Both groups have members who are secret weapons. Can you guess who it is for N'Sync? No, it's not the sharply-named Lance. It's not even tough guy Joey from the 'hood. It's Chris. Why? I'll tell you: At 26, Chris is the oldest guy in the group, which points to something called "life experience," also known as "wisdom." That would add to Chris's fighting prowess. Unfortunately, Chris's braces have come off his teeth. If you don't know this firsthand, braces can scrape.

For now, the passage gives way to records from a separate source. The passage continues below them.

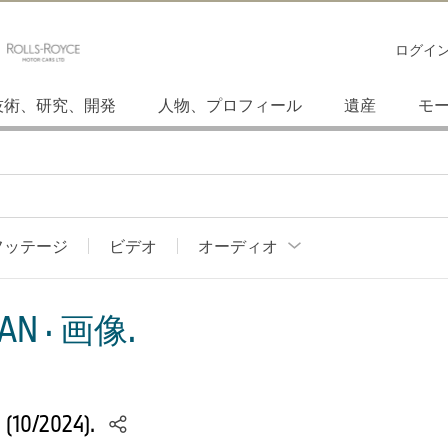
ログイ
技術、研究、開発
人物、プロフィール
遺産
モ
フッテージ
ビデオ
オーディオ
AN · 画像.
S (10/2024).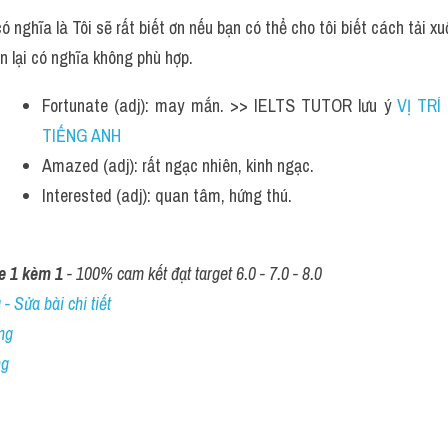
ó nghĩa là Tôi sẽ rất biết ơn nếu bạn có thể cho tôi biết cách tải x
n lại có nghĩa không phù hợp.
Fortunate (adj): may mắn. >> IELTS TUTOR lưu ý 
VỊ TRÍ
TIẾNG ANH 
Amazed (adj): rất ngạc nhiên, kinh ngạc.
Interested (adj): quan tâm, hứng thú.
e 1 kèm 1
 - 100% cam kết đạt target 6.0 - 7.0 - 8.0
- Sửa bài chi tiết
ng
ng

Backstreet Boys also have a secret weapon. It's not everyone's favorite, Nick, even though he's obsessed with comic books, which is a plus. It is the one they call "Freight", aka Kevin. Like Chris of N'Sync, Kevin is the eldest of his comrades. The rest of the group thinks he can be a big pain because he's always on the straight and narrow, ofthn telling them what to do. But you knw what? That's the stuff generals are made of. I think Kevin sees the big picture and can strategize appropriately. Once his plan is set, he just keeps rolling towards it, over all the obstacles in his path.

(Kev's not all steely determination: he actually cried at the sight of a blind boy smiling in the audience one night. So, you see, Greight has a softer side, too.)

Place Your Bets

Hopefully, BSB & N'Synce will *never* fight. After all, they're both great bands and too cute to risk those smiles.

But if it came to blows, smart money would be on the Backstreet Boys. In addition to the home turf advantage, tough streak and Freight, they've been together six whole years. N'Sync, on the other hand, has been together for less than three. I'm not sure the Syncers can replicate that kind of deeper cohesion. Out there in the trenches of touring and meet-and-greets and body waxings, soldiers bond. And the Backstreet Boys have had six years of bonding.

With some effort, both BSB and N'Sync could be smooth, well-oiled fighting machines. And there'd be no icky chest hair to interfere!